Table 3 shows K_j-exp obtained through the tightening test, K_ew obtained through the washer embedment test, and K_j-cal calculated from Eq. (3). Here, K_j-exp and K_ew were derived using the least squares method, with intervals of 2–4 kN for C. japonica and T. sieboldii and 4–6 kN for T. dolabrata and L. kaempferi assumed as the linear gradients in the elastic region. The results indicate that K_j-cal was 1.2 times K_j-exp for C. japonica, but the values were generally in agreement for other wood species. Figure 6 shows the relationship between K_j-exp, K_j-cal, and density for the test pieces of each wood species. For C. japonica and L. kaempferi, both K_j-exp and K_j-cal tended to increase as density increased. For L. kaempferi, the distributions of K_j-exp and K_j-cal nearly overlap. In case of K_j-cal for C. japonica, the test piece group with a density of over 400 kg/m³ exhibited a high value. From this test piece group, it can be understood that the difference between K_j-cal and K_j-exp in Table 3 increased. For T. dolabrata, no clear tendency was seen in the relationship between density and K_j-exp or K_j-cal; however, the distributions of K_j-exp and K_j-cal can be seen to generally overlap. Conversely, for T. sieboldii, K_j-exp was clearly lower in five test pieces than in the remaining test pieces; however, the distributions of K_j-exp and K_j-cal in the remaining test pieces generally overlapped.

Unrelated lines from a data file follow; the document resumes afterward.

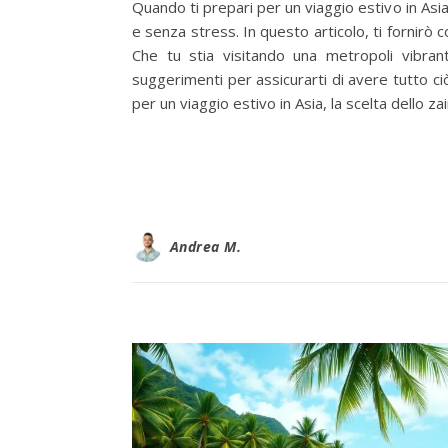
Quando ti prepari per un viaggio estivo in As
e senza stress. In questo articolo, ti fornirò c
Che tu stia visitando una metropoli vibrante
suggerimenti per assicurarti di avere tutto ciò
per un viaggio estivo in Asia, la scelta dello z
Andrea M.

Table 3 Comparative of K_j-exp and K_j-cal

Fig. 6

Relationship between K_j-exp, K_j-cal, and density

These results indicate that elastic stiffness K_j during the tightening of bolted timber joints can be calculated with high accuracy using the embedment spring constant K_ew of the washer and the spring constant K_b of the bolt. In addition, assuming that the turn-of-nut method is applied to bolted timber joints, it can be understood from Eq. (3) that lowering K_b or K_ew will decrease K_j. However, Fig. 6 shows that variation in K_ew, while differing in degree according to wood species, is unavoidable. Furthermore, it can be predicted that K_j will change depending on timber thickness. We hope to further investigate on how this variation in K_ew and effect of timber thickness affects tightening accuracy in application of the turn-of-nut method.

Conclusions

The elastic stiffness of joints during tightening, an important index for setting the rotation angle to obtain target axial force for bolted timber joints, was considered and calculated from a series spring model using the spring constant of bolts and the embedment spring constant of washers. This was compared with the elastic stiffness obtained from the tightening test. The findings of the study are as follows:

1. (1)

   The relationship between the axial force and the rotation angle obtained from the tightening test conducted for four wood species was similar to the relationship between load and displacement obtained from the washer embedment test conducted for the four wood species. Furthermore, the relationships initially show slipping properties, after which the axial force and load increased nearly linearly. However, from the point of yield onward, a non-linear relationship was displayed. In addition, the yield axial force was manifested by the embedment of the washer.

2. (2)

   The results calculated using the series spring model was able to capture the results of the tightening test, and the calculation can be performed with high accuracy.

At the same time, the embedment spring constant of the washers exhibited considerable variation. The effect of this variation on tightening accuracy under the turn-of-nut method remains a topic for further study.